Amazon has announced that it made several improvements to Amazon Simple Queue Service (Amazon SQS) to reduce latency, increase fleet capacity, improve scalability, and reduce power consumption. 

Amazon SQS is a messaging queue for microservices, distributed systems, and serverless apps, and it’s been around since 2006. 

The company is announcing that it improved the connection between the customer front-end and the storage back-end. Originally, it used a connection per request between the services. This means that each front-end was connecting to several hosts, and could sometimes reach a limit based on hardware. 

“While it is often possible to simply throw hardware at problems like this and scale out, that’s not always the best way. It simply moves the moment of truth (the “scalability cliff”) into the future and does not make efficient use of resources,” Jeff Barr, chief evangelist for AWS, wrote in a blog post.

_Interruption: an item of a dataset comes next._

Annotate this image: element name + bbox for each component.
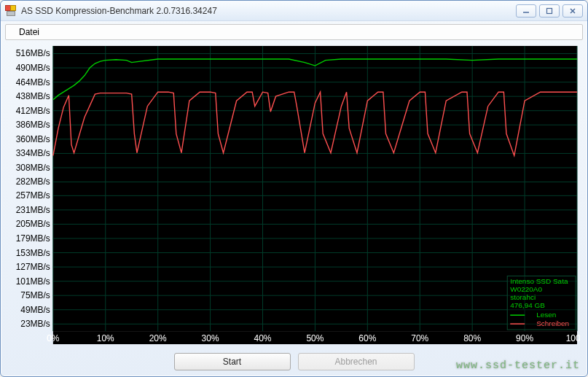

A new protocol can process multiple requests and responses in a single connection. It uses 128-bit IDs and checksumming in order to prevent crosstalk, and uses server-side encryption to prevent unauthorized access to data in the queue. 

According to Amazon, this new protocol was actually put into place earlier this year and has already processed over 750 trillion requests. It has also reduced dataplane latency by 11% and increased the number of requests that can be handled by SQS hosts by 17.8%.